A. Please visit the ISDH website at for general information. Healthcare providers and members of the public who haven’t found what they need can also call the ISDH call center at 877-826- 0011.

Q: How does the virus spread?

A: This virus probably originally emerged from an animal source but is now spreading from person-to- person. The CDC advises that people practice social distancing by avoiding gatherings of more than 10 people and maintaining a 6-foot distance from others.

Q: Is 2019-nCoV the same as the MERS-CoV or SARS virus?

A: No. Coronaviruses are a large family of viruses, some causing illness in people and others that circulate among animals, including camels, cats and bats. The recently emerged 2019-nCoV is not the same as the coronavirus that causes Middle East Respiratory Syndrome (MERS) or the coronavirus that causes Severe Acute Respiratory Syndrome (SARS). However, genetic analyses suggest this virus emerged from a virus related to SARS. There are ongoing investigations to learn more. This is a rapidly evolving situation and information will be updated as it becomes available.

Q: How long can the virus survive on surfaces?

A: Current evidence suggests that novel coronavirus may remain viable for hours to days on surfaces made from a variety of materials. Cleaning of visibly dirty surfaces followed by disinfection is a best practice measure for prevention of COVID-19 and other viral respiratory illnesses in households and community settings.” Here’s a good link for more information on home disinfecting:

Q: What is the normal course of the illness?
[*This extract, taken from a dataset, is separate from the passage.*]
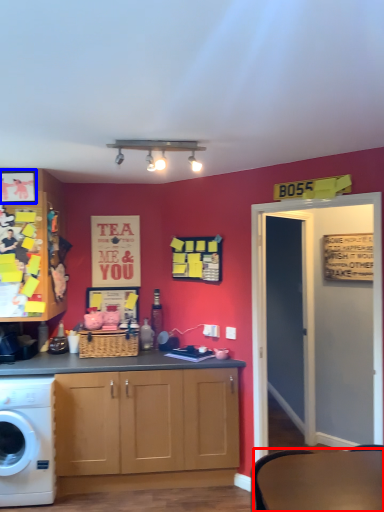 Question: Among these objects, which one is farthest to the camera, round table (highlighted by a red box) or picture frame (highlighted by a blue box)?

Choices:
 (A) round table
 (B) picture frame

Answer: (B) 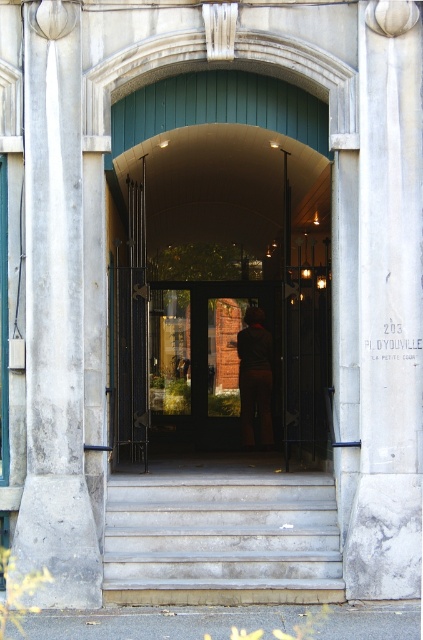 Question: Which point is farther to the camera?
A: The infection is different for everyone, ranging from mild illness to severe respiratory illness. A majority of individuals with COVID-19 have mild symptoms and should monitor them and contact their healthcare provider if symptoms worsen, especially wheezing or shortness of breath. Individuals who do not need to be hospitalized can self-isolate at home. Those who need medical care should call ahead to alert their healthcare provider so that proper infection control measures can be taken.
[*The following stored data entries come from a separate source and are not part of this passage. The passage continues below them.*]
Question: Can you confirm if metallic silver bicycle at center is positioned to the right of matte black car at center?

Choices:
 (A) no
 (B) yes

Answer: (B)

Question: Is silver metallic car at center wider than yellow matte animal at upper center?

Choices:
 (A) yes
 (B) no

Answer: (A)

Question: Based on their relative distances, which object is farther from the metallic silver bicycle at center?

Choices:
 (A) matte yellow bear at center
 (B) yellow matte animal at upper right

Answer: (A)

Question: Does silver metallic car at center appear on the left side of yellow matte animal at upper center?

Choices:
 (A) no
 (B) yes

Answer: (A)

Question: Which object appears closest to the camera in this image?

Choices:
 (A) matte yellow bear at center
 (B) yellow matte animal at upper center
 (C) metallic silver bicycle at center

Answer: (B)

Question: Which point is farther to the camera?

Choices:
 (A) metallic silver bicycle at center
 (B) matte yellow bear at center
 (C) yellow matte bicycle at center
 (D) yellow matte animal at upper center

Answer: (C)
Q: How can I help protect myself?

A: The best way to protect yourself is to heed the current guidance about social distancing and take the same steps used to prevent other respiratory infections, including the flu:

A: The best way to protect yourself includes:

Cleaning your hands often

  • Wash your hands often with soap and water for at least 20 seconds especially after you have been in a public place, or after blowing your nose, coughing, or sneezing.
  • If soap and water are not readily available, use a hand sanitizer that contains at least 60% alcohol. Cover all surfaces of your hands and rub them together until they feel dry.
  • Avoid touching your eyes, nose, and mouth with unwashed hands.

Avoiding close contact

  • Avoid close contact with people who are sick
  • Put distance between yourself and other people if COVID-19 is spreading in your community. This is especially important for people who are at higher risk of getting very sick.

Cleaning and disinfecting

  • Clean AND disinfect frequently touched surfaces daily. This includes tables, doorknobs, light switches, countertops, handles, desks, phones, keyboards, toilets, faucets, and sinks.
  • If surfaces are dirty, clean them: Use detergent or soap and water prior to disinfection.
  • Products with EPA-approved emerging viral pathogens claims are expected to be effective against COVID-19 based on data for harder to kill viruses. Follow the manufacturer’s instructions for all cleaning and disinfection products (e.g., concentration, application method and contact time, etc.).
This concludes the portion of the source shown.